Like Hunter S. Thompson four decades earlier, for filmmaker Florent Tillon, Vegas is still the city that represents the heart of the American psyche. His new documentary Las Vegas: Meditation reveals a darker side to “The Entertainment Capital of the World”, that post-financial crisis has far less to sing and dance about.
After seeing some of the biggest rises in house prices in the US pre-2008, after the crash the bubble has well and truly burst, leaving devastation in its wake: empty developments, shattered dreams and hundreds living in underground storm drains. The city is also reaching ecological crunch time as it outgrows its limited water supply, and the Nevada desert seems to be threatening to swallow up the new houses, many of which lie empty on the city’s outer fringes.
Florent is drawn to ruptures in the American system, and in his previous film Detroit: Wild City, he surveyed the wreckage of America’s former manufacturing powerhouse. Amid the ruins of the Motor City, he found artists musicians and farmers using the empty space creatively to work towards a more positive post-industrial society. Las Vegas: Meditation paints a more sinister picture of another crumbling, formerly-utopian city, with the aid of creative people attempting to find meaning in the cultural wasteland.

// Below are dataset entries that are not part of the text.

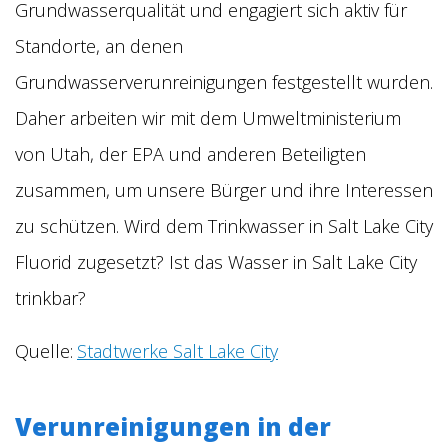
Grundwasserqualität und engagiert sich aktiv für
Standorte, an denen
Grundwasserverunreinigungen festgestellt wurden.
Daher arbeiten wir mit dem Umweltministerium
von Utah, der EPA und anderen Beteiligten
zusammen, um unsere Bürger und ihre Interessen
zu schützen. Wird dem Trinkwasser in Salt Lake City
Fluorid zugesetzt? Ist das Wasser in Salt Lake City
trinkbar?
Quelle:
Stadtwerke Salt Lake City
Verunreinigungen in der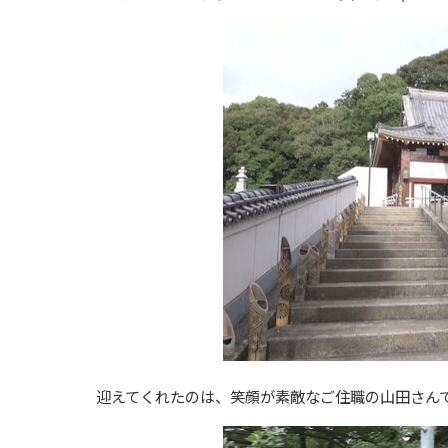
迎えてくれたのは、笑顔が素敵なご住職の山田さん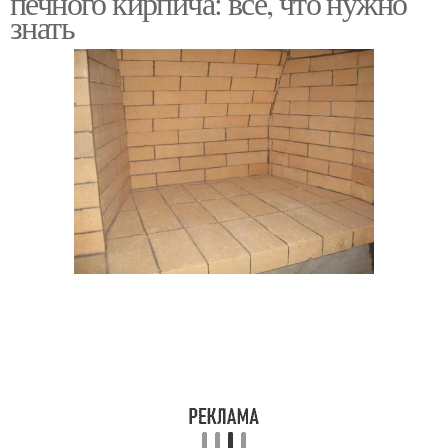
печного кирпича: все, что нужно
знать
Кирпич со временем
Керамический кирпич
Кирпич на
Кирпич на теплоотдачу
эффективность
Кирпич под конкретную
Кирпич для печей
печь
Кирпич при
Кирпич в зависимости
строительстве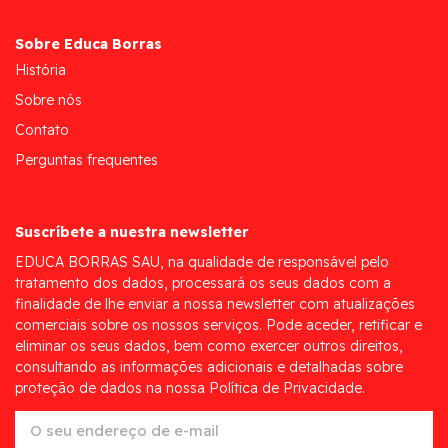
Sobre Educa Borras
História
Sobre nós
Contato
Perguntas frequentes
Suscríbete a nuestra newsletter
EDUCA BORRAS SAU, na qualidade de responsável pelo
tratamento dos dados, processará os seus dados com a
finalidade de lhe enviar a nossa newsletter com atualizações
comerciais sobre os nossos serviços. Pode aceder, retificar e
eliminar os seus dados, bem como exercer outros direitos,
consultando as informações adicionais e detalhadas sobre
proteção de dados na nossa Política de Privacidade.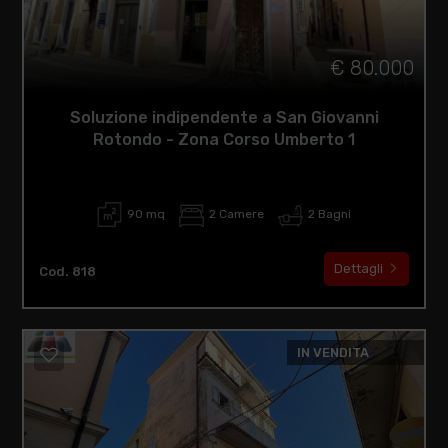
€ 80.000
Soluzione indipendente a San Giovanni
Rotondo - Zona Corso Umberto 1
90 mq
2 Camere
2 Bagni
Dettagli
Cod. 818
IN VENDITA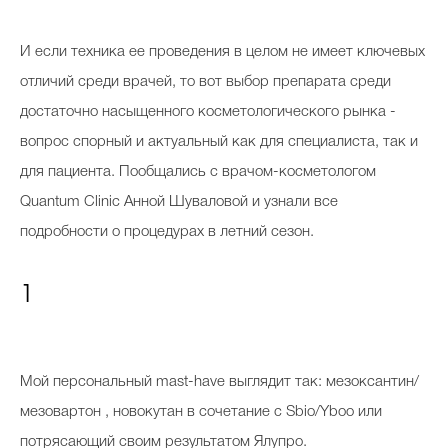
И если техника ее проведения в целом не имеет ключевых
отличий среди врачей, то вот выбор препарата среди
достаточно насыщенного косметологического рынка -
вопрос спорный и актуальный как для специалиста, так и
для пациента. Пообщались с врачом-косметологом
Quantum Clinic Анной Шуваловой и узнали все
подробности о процедурах в летний сезон.
1
Мой персональный mast-have выглядит так: мезоксантин/
мезовартон , новокутан в сочетание с Sbio/Yboo или
потрясающий своим результатом Ялупро.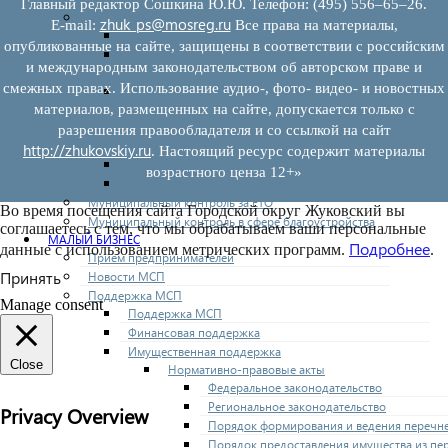
Главный редактор Сошкина Ю.Ю. Телефон: (495) 556–65–26.
Муниципальный лесной контроль
zhuk_ps@mosreg.ru
E‑mail:
Все права на материалы,
Орган муниципального лесного контроля
опубликованные на сайте, защищены в соответствии с российским
Нормативно-правовые акты (НПА), регулирующие
и международным законодательством об авторском праве и
осуществление муниципального лесного контроля:
смежных правах. Использование аудио-, фото- видео- и новостных
Управление рисками причинения вреда (ущерба)
материалов, размещенных на сайте, допускается только с
охраняемым законом ценностям при осуществлении
государственного контроля (надзора), муниципального
разрешения правообладателя и со ссылкой на сайт
контроля
http://zhukovskiy.ru
. Настоящий ресурс содержит материалы
Программа профилактики
возрастного ценза 12+»
Доклады муниципального лесного контроля
Муниципальный контроль за ЕТО
Во время посещения сайта Городской округ Жуковский вы
Муниципальный контроль в сфере благоустройства
соглашаетесь с тем, что мы обрабатываем ваши персональные
МАЛЫЙ БИЗНЕС
Подробнее
данные с использованием метрических программ.
.
Прием предпринимателей
Принять
Новости МСП
Поддержка МСП
Manage consent
Поддержка МСП
Финансовая поддержка
Имущественная поддержка
Close
Нормативно-правовые акты
Федеральное законодательство
Региональное законодательство
Privacy Overview
Порядок формирования и ведения перечн
Порядок предоставления имущества из пе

What first inspired you to make a film about Las Vegas? What’s your relationship with the city?
Actually, I already thought about Vegas when I was shooting my previous feature in Detroit. I had been staying in a room in a collective house and had replaced a kid who had gone to Las Vegas in search of a better life. I met him just before he left. At that time, Vegas was still the “place to be”, as the advertising proclaimed. The best place to make money, have a house, cars, dog, grass, etc., it was the “fastest growing city in the USA”. The Nevada desert was filled with expensive houses and shopping centres, while in Detroit, you had nice trees, nature, a desirable environment, beautiful downtown, huge historic houses for cheap, but at the same time ruins everywhere.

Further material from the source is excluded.